=== AIM OF THE TASK ===
Copy out exactly the lines below that run from the one holding "دولـي مـعـتمـد مـن شــركة PERSON VUE و شــركة" to the one holding "السياسات و المساعدة", keeping both of those lines and no others.

Extracted page text data:
◇ ◇ ◇ ◇
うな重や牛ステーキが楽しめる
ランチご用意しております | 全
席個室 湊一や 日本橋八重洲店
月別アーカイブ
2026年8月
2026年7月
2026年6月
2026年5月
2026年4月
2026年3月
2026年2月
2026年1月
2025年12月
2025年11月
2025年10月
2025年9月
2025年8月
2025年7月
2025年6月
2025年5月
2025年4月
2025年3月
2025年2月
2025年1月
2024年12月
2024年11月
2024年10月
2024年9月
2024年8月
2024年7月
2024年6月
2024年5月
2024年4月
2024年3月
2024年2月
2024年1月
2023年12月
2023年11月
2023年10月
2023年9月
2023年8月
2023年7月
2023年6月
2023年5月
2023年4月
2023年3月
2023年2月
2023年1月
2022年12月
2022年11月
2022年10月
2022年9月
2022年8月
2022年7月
◇ ◇ ◇ ◇
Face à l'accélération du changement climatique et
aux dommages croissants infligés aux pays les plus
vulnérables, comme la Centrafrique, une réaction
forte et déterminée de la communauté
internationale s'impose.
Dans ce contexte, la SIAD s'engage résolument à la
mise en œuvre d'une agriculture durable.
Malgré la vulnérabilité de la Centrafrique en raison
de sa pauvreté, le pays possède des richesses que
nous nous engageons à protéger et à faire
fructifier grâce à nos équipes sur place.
◇ ◇ ◇ ◇
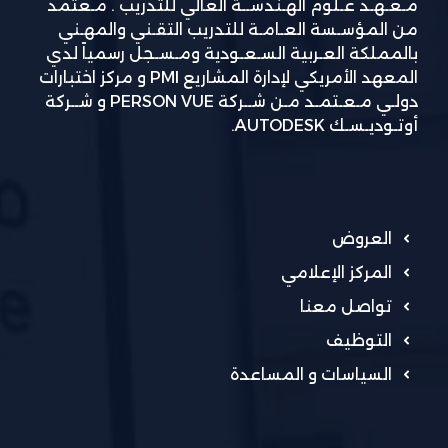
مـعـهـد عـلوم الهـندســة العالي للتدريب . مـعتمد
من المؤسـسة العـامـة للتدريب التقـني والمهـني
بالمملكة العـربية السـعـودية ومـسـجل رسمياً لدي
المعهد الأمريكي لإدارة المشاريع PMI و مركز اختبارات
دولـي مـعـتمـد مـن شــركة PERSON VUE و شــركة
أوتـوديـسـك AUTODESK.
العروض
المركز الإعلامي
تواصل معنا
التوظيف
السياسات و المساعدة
◇ ◇ ◇ ◇
=== ANSWER TO THIS EXERCISE ===
دولـي مـعـتمـد مـن شــركة PERSON VUE و شــركة
أوتـوديـسـك AUTODESK.
العروض
المركز الإعلامي
تواصل معنا
التوظيف
السياسات و المساعدة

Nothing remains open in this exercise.